The film falters in its second half when the screenplay deviates from the central premise and crams in too much emotional indulgence including a purely gratuitous appearance by a Russian co-star of the actor’s late father Raj Kapoor from Mera Naam Joker. Even the climatic scenes in which the actor realises the error of his ways is cheesy to say the least.

Despite its flaws however, it’s warm and engaging in the end, and far superior to the similarly themed Billu Barber. Watch it because good films are hard to come by. I’m going with three out of five for writer-director Ranjit Kapur’s Chintuji; give it a chance, you’ll come out smiling.

(This review first aired on CNN-IBN)

Wrong turn

Filed under: Our FIlms — Rajeev @ 8:24 pm

September 04, 2009

Cast: Shreyas Talpade, Kay Kay Menon, Vijay Maurya

Direction: Indrajit Nattoji

Aagey Se Right, directed by first-timer Indrajit Nattoji, is a comedy of errors involving a reluctant sub-inspector Dinkar Waghmare (played by Shreyas Talpade) who loses his revolver accidentally, and while searching for it finds himself sucked into crazy situations with criminals and cops alike.

There’s a parallel track involving a terrorist named Jaanu, also known as Balma Rashidul Khairi (played by Kay Kay Menon) who arrives in Mumbai on a mission to blow up a Police Day function, but ends up falling in love with a pretty starlet.

Throw in a bunch of supporting characters into this mix, add some juvenile humour, and what you have is an occasionally comical chase movie where a series of coincidences take the screenplay forward to its predictable, limp climax.

There’s a hilarious angle in which a local South Indian don (played by the excellent Vijay Maurya) teaches Kay Kay’s Urdu-spouting terrorist how to speak tapori slang so he can woo his lady love. Those bits are the some of the best in the film for the crackling tone in which both actors perform their scenes.

Shreyas Talpade is also in fine form despite the limited material, delivering a bag of laughs with his manic timing.

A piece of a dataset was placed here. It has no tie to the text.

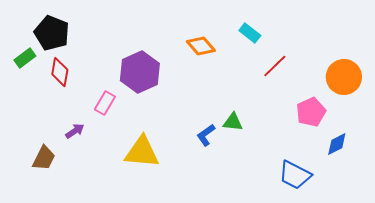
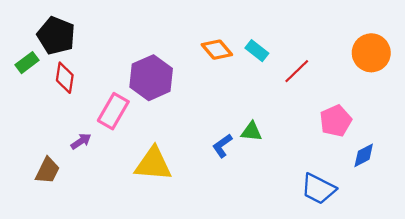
cyan rectangle: (250, 33) -> (257, 51), moved
orange circle: (344, 77) -> (371, 53), moved
pink rectangle: (105, 103) -> (113, 111), size x1.4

The film has some sparky dialogue but in the end it’s just an average watch because it feels more like a never-ending stream of jokes and witty one-liners than a film with an actual plot.

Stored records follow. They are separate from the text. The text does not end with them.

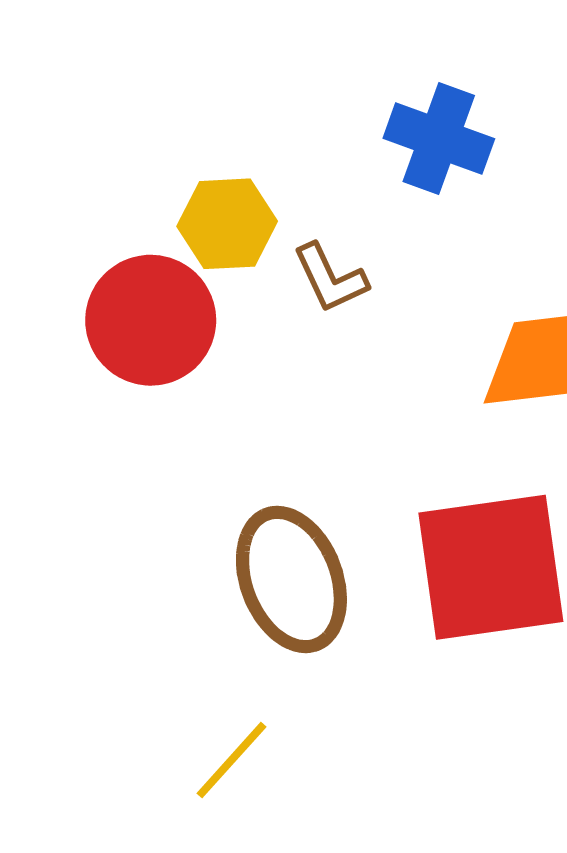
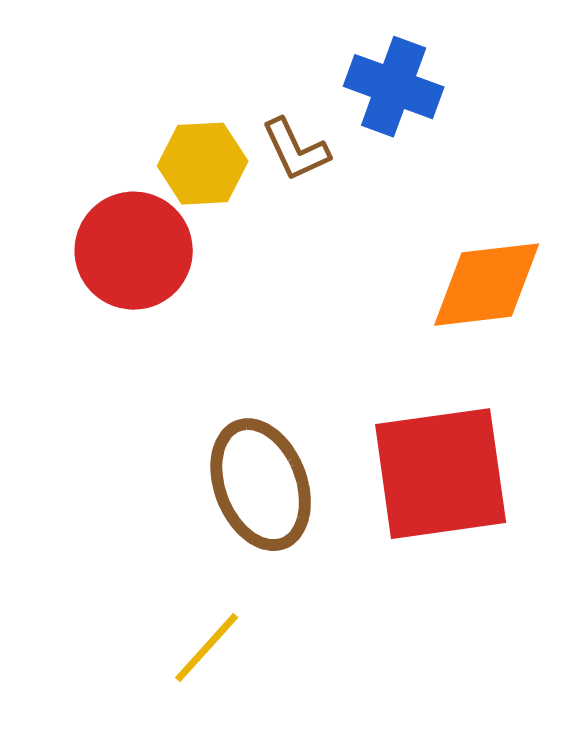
brown L-shape: (330, 278) -> (296, 150), moved

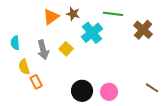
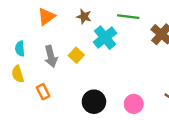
orange triangle: (51, 17) -> (46, 17), moved
yellow semicircle: (24, 67) -> (18, 74), moved
pink circle: (109, 92) -> (134, 104), moved

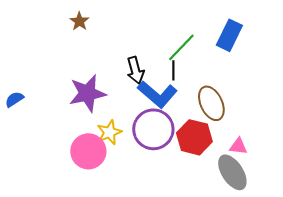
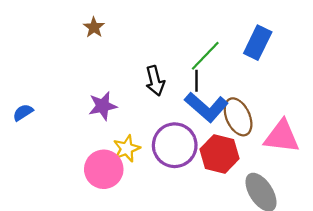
purple star: (87, 93) -> (103, 106), size x0.7
blue L-shape: (157, 94) -> (206, 107), moved
pink triangle: (238, 146) -> (282, 137), moved, size x1.8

I’m going with two out of five for Aagey Se Right. It’s the kind of film you’ll have no memory of, 20 minutes after you’ve left the cinema.

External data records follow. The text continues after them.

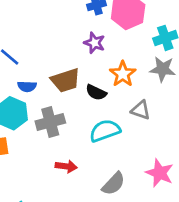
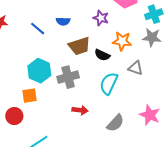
orange star: (123, 74) -> (122, 41), turned -30
blue semicircle: (27, 86) -> (63, 21), moved
cyan semicircle: (105, 131) -> (109, 83), turned -45

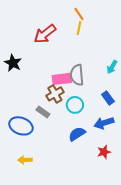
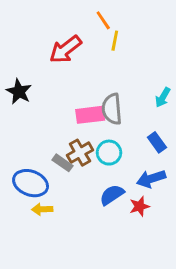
orange line: (79, 14) -> (103, 20), moved
brown cross: (55, 94) -> (80, 153), moved
red star: (104, 152) -> (140, 206), moved
yellow arrow: (25, 160) -> (42, 209), moved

(This review first aired on CNN-IBN)

When death comes calling

Filed under: Their Films — Rajeev @ 7:56 pm

September 04, 2009

Cast: Bobby Campo, Shantel VanSanten, Nick Zano

Direction: David R Ellis

Not very much has changed in terms of formula. The Final Destination, part four in the popular series of youth-death movies, once again follows a group of pretty young things who have escaped the opening scene disaster – in this case a freak accident at a motorcar race – only to be killed one by one as fate catches up with them.

Oh yes, what’s different here, is that this one’s in 3D by the way.

Not so much a film as it a series of gory death scenes strung together for maximum effect, The Final Destination brings no fresh ideas to the mix. What it does do however, is come up with some inventive new ways to bump off people that will look good in 3D.

So you have death by flying rubber tyre, you have death by ramming into speeding ambulance, you have death by falling hospital bathtub, even death by stone gorging out your eye.

The blood and gore quotient has been raised considerably in this film, making this an uncomfortable watch for anyone with a weak heart. But, if you’re looking simply for a guilty pleasure at the movies this week, an evening out with friends, it’s hard to think of a film better suited to 3D than The Final Destination.

With four-inch nails, screw-drivers and spanners, and assorted sharp objects flying around the place, it’s one hell of a cheesy, but occasionally enjoyable ride.

Don’t expect anything in terms of plot or acting; go in purely to be grossed out. Two out of five for The Final Destination. Be warned, this isn’t everyone’s cup of tea.